**Assignment**.
Could you print only the lines from the one containing "Look at this" through the end of the listing below, unchanged?

**Records provided**.
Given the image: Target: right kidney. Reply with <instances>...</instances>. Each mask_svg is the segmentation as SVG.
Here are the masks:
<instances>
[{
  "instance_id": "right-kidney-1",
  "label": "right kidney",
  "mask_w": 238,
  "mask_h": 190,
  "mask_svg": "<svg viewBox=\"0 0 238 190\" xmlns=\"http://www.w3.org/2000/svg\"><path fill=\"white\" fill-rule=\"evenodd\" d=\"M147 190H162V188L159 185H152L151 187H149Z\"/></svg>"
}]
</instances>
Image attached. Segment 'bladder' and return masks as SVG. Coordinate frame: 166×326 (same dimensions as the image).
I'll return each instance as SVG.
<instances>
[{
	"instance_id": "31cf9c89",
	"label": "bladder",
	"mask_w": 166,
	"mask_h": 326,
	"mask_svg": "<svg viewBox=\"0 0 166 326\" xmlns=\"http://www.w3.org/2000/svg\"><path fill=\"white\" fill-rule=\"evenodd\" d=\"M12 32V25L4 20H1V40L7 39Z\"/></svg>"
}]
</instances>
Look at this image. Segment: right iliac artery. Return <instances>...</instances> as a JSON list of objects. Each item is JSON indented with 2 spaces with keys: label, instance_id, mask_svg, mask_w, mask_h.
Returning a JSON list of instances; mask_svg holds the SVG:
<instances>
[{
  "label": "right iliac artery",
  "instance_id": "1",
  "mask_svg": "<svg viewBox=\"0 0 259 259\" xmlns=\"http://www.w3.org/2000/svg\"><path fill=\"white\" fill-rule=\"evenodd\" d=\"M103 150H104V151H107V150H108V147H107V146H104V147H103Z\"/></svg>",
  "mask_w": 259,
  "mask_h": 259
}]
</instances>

**Result for this task**.
Look at this image. Segment: right iliac artery. Return <instances>...</instances> as a JSON list of objects. Each item is JSON indented with 2 spaces with keys: label, instance_id, mask_svg, mask_w, mask_h.
Returning a JSON list of instances; mask_svg holds the SVG:
<instances>
[{
  "label": "right iliac artery",
  "instance_id": "1",
  "mask_svg": "<svg viewBox=\"0 0 259 259\" xmlns=\"http://www.w3.org/2000/svg\"><path fill=\"white\" fill-rule=\"evenodd\" d=\"M103 150H104V151H107V150H108V147H107V146H104V147H103Z\"/></svg>",
  "mask_w": 259,
  "mask_h": 259
}]
</instances>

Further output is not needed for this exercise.